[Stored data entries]
────────

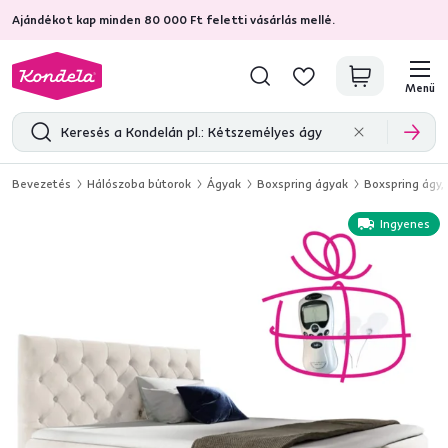
Ajándékot kap minden 80 000 Ft feletti vásárlás mellé.
4,7
31 285
ellenőrzött termékértékelések
Menü
Bevezetés
Hálószoba bútorok
Ágyak
Boxspring ágyak
Boxspring ágy,
Ingyenes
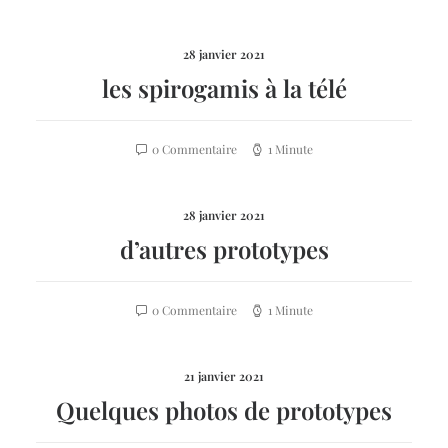
28 janvier 2021
les spirogamis à la télé
0 Commentaire
1 Minute
28 janvier 2021
d’autres prototypes
0 Commentaire
1 Minute
21 janvier 2021
Quelques photos de prototypes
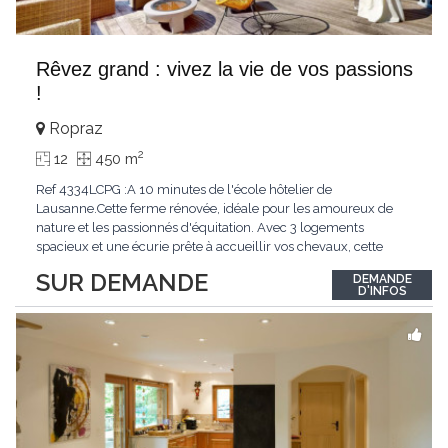
Rêvez grand : vivez la vie de vos passions
!
Ropraz
2
12
450 m
Ref 4334LCPG :A 10 minutes de l'école hôtelier de
Lausanne.Cette ferme rénovée, idéale pour les amoureux de
nature et les passionnés d'équitation. Avec 3 logements
spacieux et une écurie prête à accueillir vos chevaux, cette
propriété rare offre un cadre de vie unique, mêlant charme
SUR DEMANDE
DEMANDE
authentique et confort moderne. - 3 logements confortables :
D'INFOS
duplex 2,5 pièces, duplex 4,5 pièces avec
...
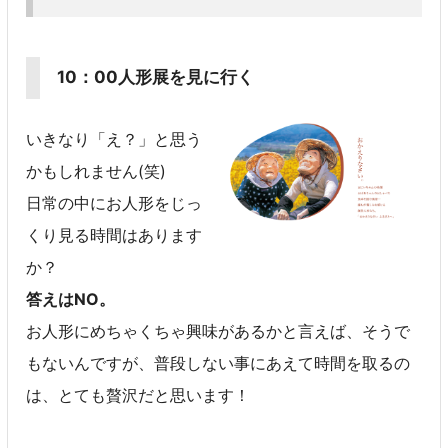
10：00人形展を見に行く
いきなり「え？」と思う
かもしれません(笑)
日常の中にお人形をじっ
くり見る時間はあります
か？
答えはNO。
お人形にめちゃくちゃ興味があるかと言えば、そうで
もないんですが、普段しない事にあえて時間を取るの
は、とても贅沢だと思います！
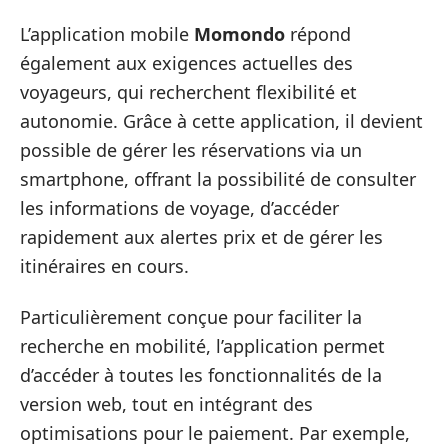
L’application mobile
Momondo
répond
également aux exigences actuelles des
voyageurs, qui recherchent flexibilité et
autonomie. Grâce à cette application, il devient
possible de gérer les réservations via un
smartphone, offrant la possibilité de consulter
les informations de voyage, d’accéder
rapidement aux alertes prix et de gérer les
itinéraires en cours.
Particulièrement conçue pour faciliter la
recherche en mobilité, l’application permet
d’accéder à toutes les fonctionnalités de la
version web, tout en intégrant des
optimisations pour le paiement. Par exemple,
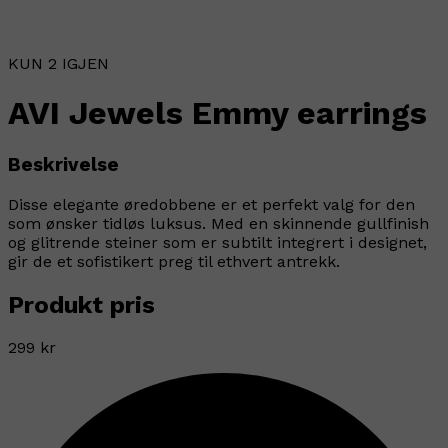
KUN 2 IGJEN
AVI Jewels Emmy earrings
Beskrivelse
Disse elegante øredobbene er et perfekt valg for den
som ønsker tidløs luksus. Med en skinnende gullfinish
og glitrende steiner som er subtilt integrert i designet,
gir de et sofistikert preg til ethvert antrekk.
Produkt pris
299 kr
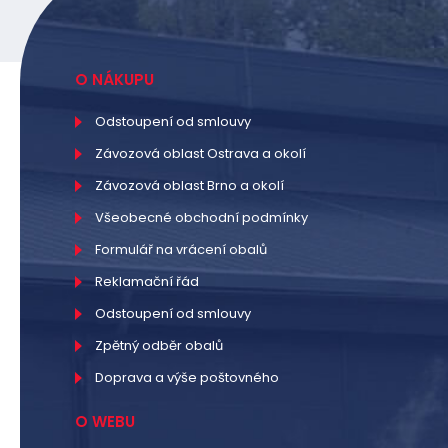
O NÁKUPU
Odstoupení od smlouvy
Závozová oblast Ostrava a okolí
Závozová oblast Brno a okolí
Všeobecné obchodní podmínky
Formulář na vrácení obalů
Reklamační řád
Odstoupení od smlouvy
Zpětný odběr obalů
Doprava a výše poštovného
O WEBU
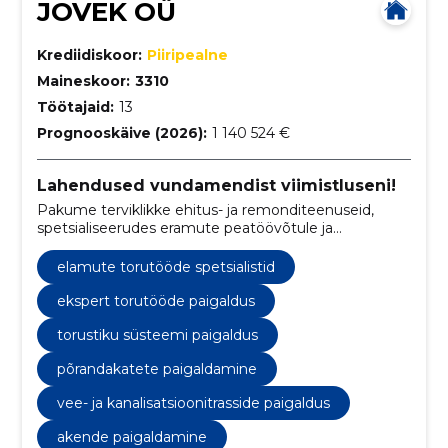
JOVEK OÜ
Krediidiskoor:
Piiripealne
Maineskoor:
3310
Töötajaid:
13
Prognooskäive (2026):
1 140 524 €
Lahendused vundamendist viimistluseni!
Pakume terviklikke ehitus- ja remonditeenuseid,
spetsialiseerudes eramute peatöövõtule ja
torutöödele.
elamute torutööde spetsialistid
ekspert torutööde paigaldus
torustiku süsteemi paigaldus
põrandakatete paigaldamine
vee- ja kanalisatsioonitrasside paigaldus
akende paigaldamine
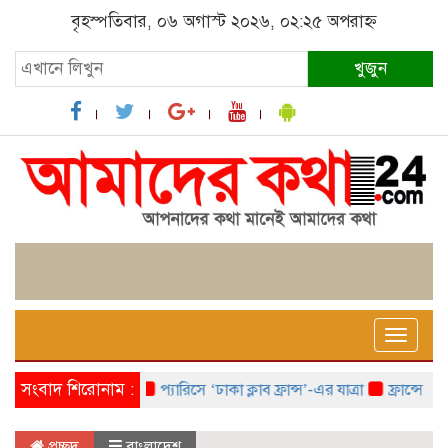
বৃহস্পতিবার, ০৬ অগাস্ট ২০২৬, ০২:২৫ অপরাহ্ন
খুজুন
Toggle
naviga
সংবাদ শিরোনাম :
প্যারিসে ‘ঢাকা ক্লাব ফ্রান্স’-এর যাত্রা
ফ্রান্সে ‘ফ্রাঙ্
প্রচ্ছদ
বাংলাদেশ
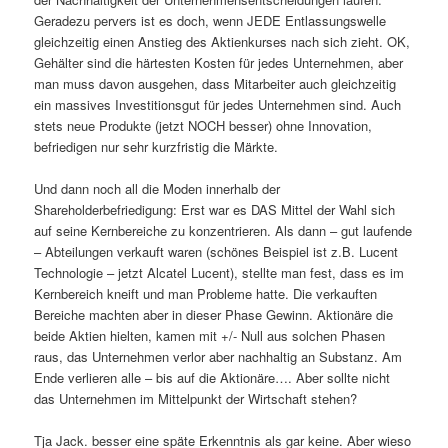
Geradezu pervers ist es doch, wenn JEDE Entlassungswelle
gleichzeitig einen Anstieg des Aktienkurses nach sich zieht. OK,
Gehälter sind die härtesten Kosten für jedes Unternehmen, aber
man muss davon ausgehen, dass Mitarbeiter auch gleichzeitig
ein massives Investitionsgut für jedes Unternehmen sind. Auch
stets neue Produkte (jetzt NOCH besser) ohne Innovation,
befriedigen nur sehr kurzfristig die Märkte.
Und dann noch all die Moden innerhalb der
Shareholderbefriedigung: Erst war es DAS Mittel der Wahl sich
auf seine Kernbereiche zu konzentrieren. Als dann – gut laufende
– Abteilungen verkauft waren (schönes Beispiel ist z.B. Lucent
Technologie – jetzt Alcatel Lucent), stellte man fest, dass es im
Kernbereich kneift und man Probleme hatte. Die verkauften
Bereiche machten aber in dieser Phase Gewinn. Aktionäre die
beide Aktien hielten, kamen mit +/- Null aus solchen Phasen
raus, das Unternehmen verlor aber nachhaltig an Substanz. Am
Ende verlieren alle – bis auf die Aktionäre…. Aber sollte nicht
das Unternehmen im Mittelpunkt der Wirtschaft stehen?
Tja Jack. besser eine späte Erkenntnis als gar keine. Aber wieso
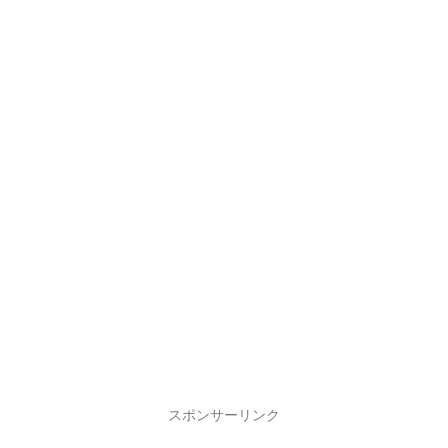
スポンサーリンク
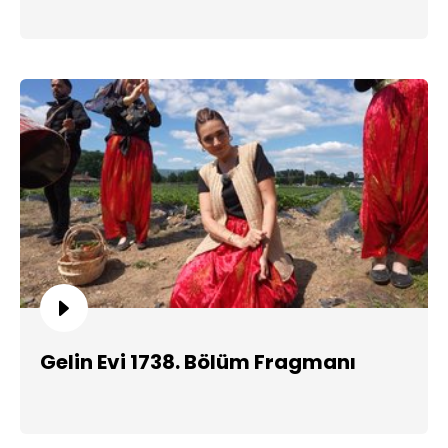
Gelin Evi 1738. Bölüm Fragmanı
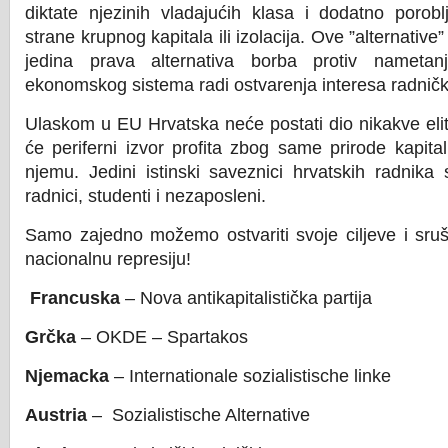
diktate njezinih vladajućih klasa i dodatno porob
strane krupnog kapitala ili izolacija. Ove ”alternative”
jedina prava alternativa borba protiv nametanj
ekonomskog sistema radi ostvarenja interesa radničk
Ulaskom u EU Hrvatska neće postati dio nikakve elite
će periferni izvor profita zbog same prirode kapita
njemu. Jedini istinski saveznici hrvatskih radnika
radnici, studenti i nezaposleni.
Samo zajedno možemo ostvariti svoje ciljeve i srušit
nacionalnu represiju!
Francuska
– Nova antikapitalistička partija
Grčka
– OKDE – Spartakos
Njemacka
– Internationale sozialistische linke
Austria
– Sozialistische Alternative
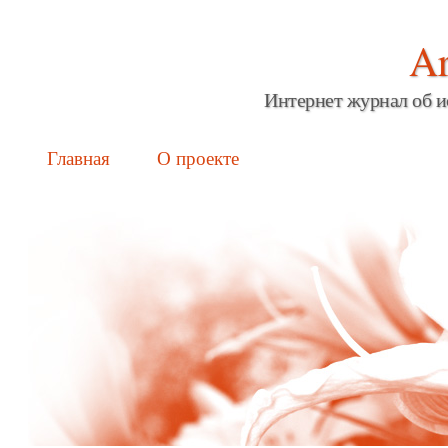
Ar
Интернет журнал об и
Main menu
Skip
Главная
О проекте
to
content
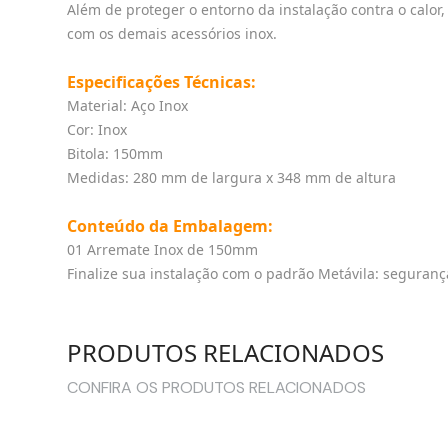
Além de proteger o entorno da instalação contra o calo
com os demais acessórios inox.
Especificações Técnicas:
Material: Aço Inox
Cor: Inox
Bitola: 150mm
Medidas: 280 mm de largura x 348 mm de altura
Conteúdo da Embalagem:
01 Arremate Inox de 150mm
Finalize sua instalação com o padrão Metávila: seguran
PRODUTOS RELACIONADOS
CONFIRA OS PRODUTOS RELACIONADOS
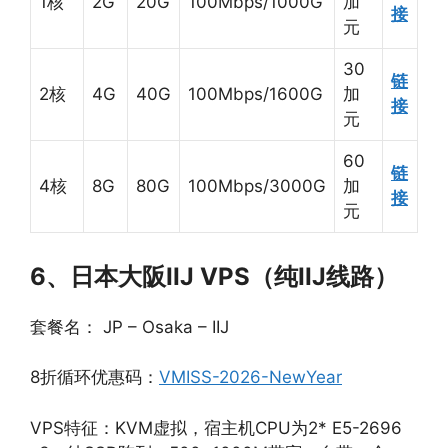
1核
2G
20G
100Mbps/1000G
加
接
元
30
链
2核
4G
40G
100Mbps/1600G
加
接
元
60
链
4核
8G
80G
100Mbps/3000G
加
接
元
6、日本大阪IIJ VPS（纯IIJ线路）
套餐名： JP – Osaka – IIJ
8折循环优惠码：
VMISS-2026-NewYear
VPS特征：KVM虚拟，宿主机CPU为2* E5-2696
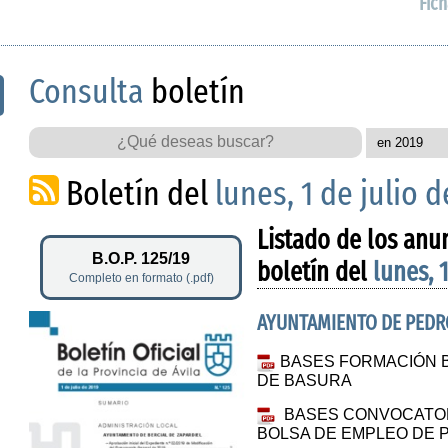
Fich
Consulta
boletín
Boletín del
lunes, 1 de julio 
Listado de los anu
B.O.P. 125/19
boletín del
lunes, 
Completo en formato (.pdf)
AYUNTAMIENTO DE PED
BASES FORMACIÓN 
DE BASURA
BASES CONVOCATOR
BOLSA DE EMPLEO DE 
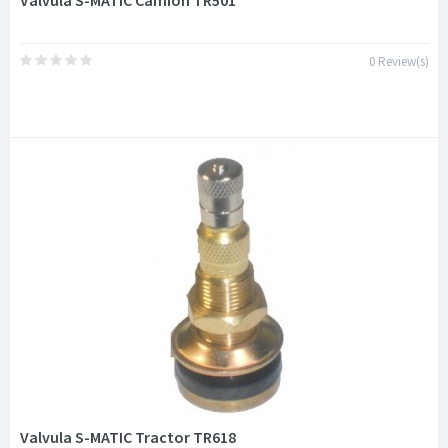
Válvula S-MATIC Camión TR501
0 Review(s)
Valvula S-MATIC Tractor TR618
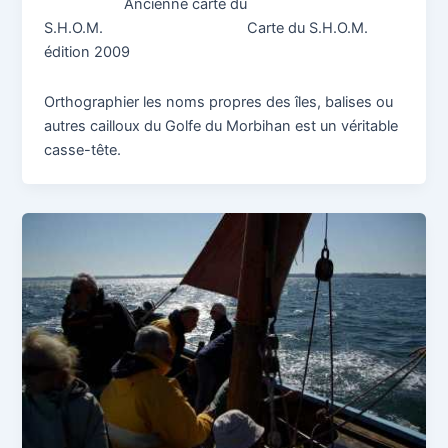
Ancienne carte du
S.H.O.M. Carte du S.H.O.M.
édition 2009
Orthographier les noms propres des îles, balises ou
autres cailloux du Golfe du Morbihan est un véritable
casse-tête.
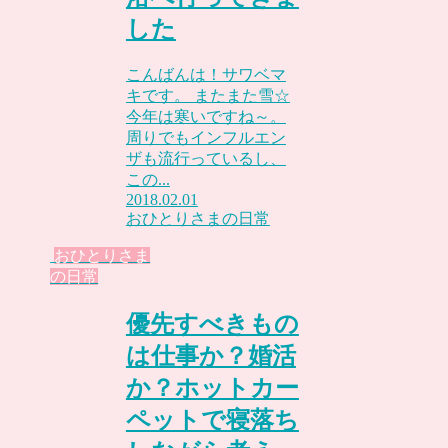
した
こんばんは！サワベマ
キです。 またまた雪☆
今年は寒いですね～。
周りでもインフルエン
ザも流行っているし、
この...
2018.02.01
おひとりさまの日常
おひとりさま
の日常
優先すべきもの
は仕事か？婚活
か？ホットカー
ペットで寝落ち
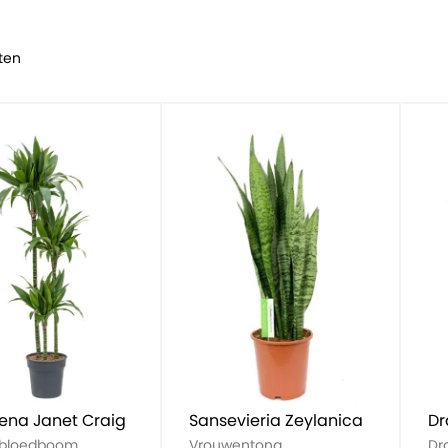
ten
ena Janet Craig
Sansevieria Zeylanica
Dr
nbloedboom
Vrouwentong
Dr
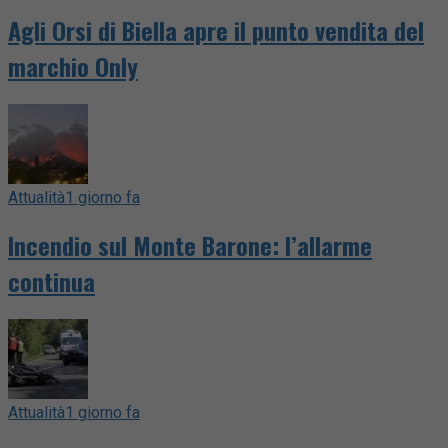
Agli Orsi di Biella apre il punto vendita del
marchio Only
Attualità
1 giorno fa
Incendio sul Monte Barone: l’allarme
continua
Attualità
1 giorno fa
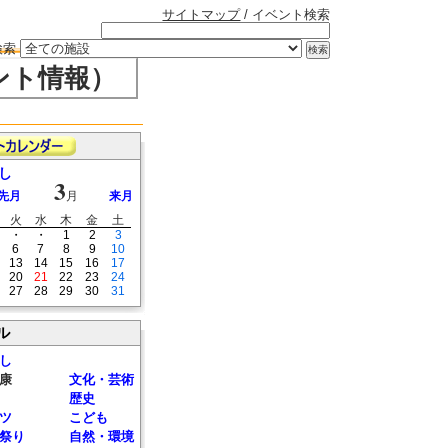
サイトマップ
/ イベント検索
検索
ント情報）
し
3
先月
月
来月
火
水
木
金
土
・
・
1
2
3
6
7
8
9
10
13
14
15
16
17
20
21
22
23
24
27
28
29
30
31
ル
し
康
文化・芸術
歴史
ツ
こども
祭り
自然・環境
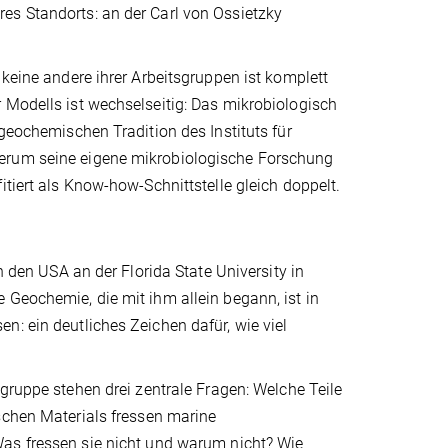
es Standorts: an der Carl von Ossietzky
 keine andere ihrer Arbeitsgruppen ist komplett
 Modells ist wechselseitig: Das mikrobiologisch
 geochemischen Tradition des Instituts für
derum seine eigene mikrobiologische Forschung
itiert als Know-how-Schnittstelle gleich doppelt.
n den USA an der Florida State University in
 Geochemie, die mit ihm allein begann, ist in
n: ein deutliches Zeichen dafür, wie viel
gruppe stehen drei zentrale Fragen: Welche Teile
schen Materials fressen marine
s fressen sie nicht und warum nicht? Wie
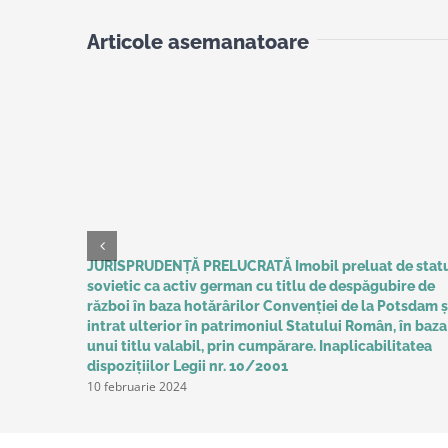
Articole asemanatoare
JURISPRUDENȚĂ PRELUCRATĂ Imobil preluat de stat
sovietic ca activ german cu titlu de despăgubire de
război în baza hotărârilor Convenţiei de la Potsdam ș
intrat ulterior în patrimoniul Statului Român, în baza
unui titlu valabil, prin cumpărare. Inaplicabilitatea
dispozițiilor Legii nr. 10/2001
10 februarie 2024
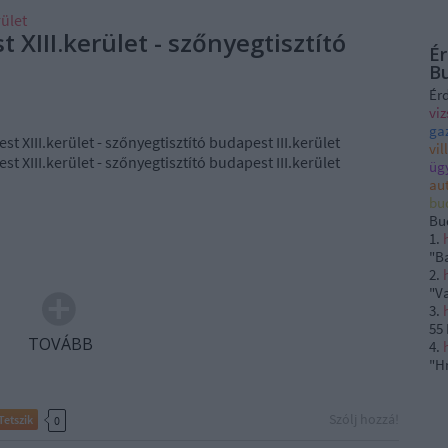
ület
 XIII.kerület - szőnyegtisztító
Ér
B
Ér
vi
ga
t XIII.kerület - szőnyegtisztító budapest III.kerület
vi
t XIII.kerület - szőnyegtisztító budapest III.kerület
üg
au
bu
Bu
1.
"B
2.
"
V
3.
55
TOVÁBB
4.
"H
Szólj hozzá!
Tetszik
0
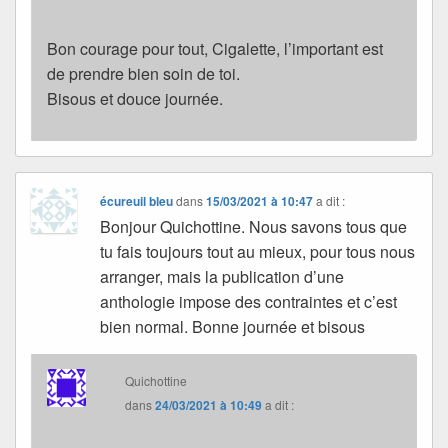
Bon courage pour tout, Cigalette, l’important est
de prendre bien soin de toi.
Bisous et douce journée.
écureuil bleu
dans
15/03/2021 à 10:47
a dit :
Bonjour Quichottine. Nous savons tous que
tu fais toujours tout au mieux, pour tous nous
arranger, mais la publication d’une
anthologie impose des contraintes et c’est
bien normal. Bonne journée et bisous
Quichottine
dans
24/03/2021 à 10:49
a dit :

────────

## EXERCISE
Every line above that has the string "obalů" needs to be copied.

## YOUR RESPONSE
Formulář na vrácení obalů
Zpětný odběr obalů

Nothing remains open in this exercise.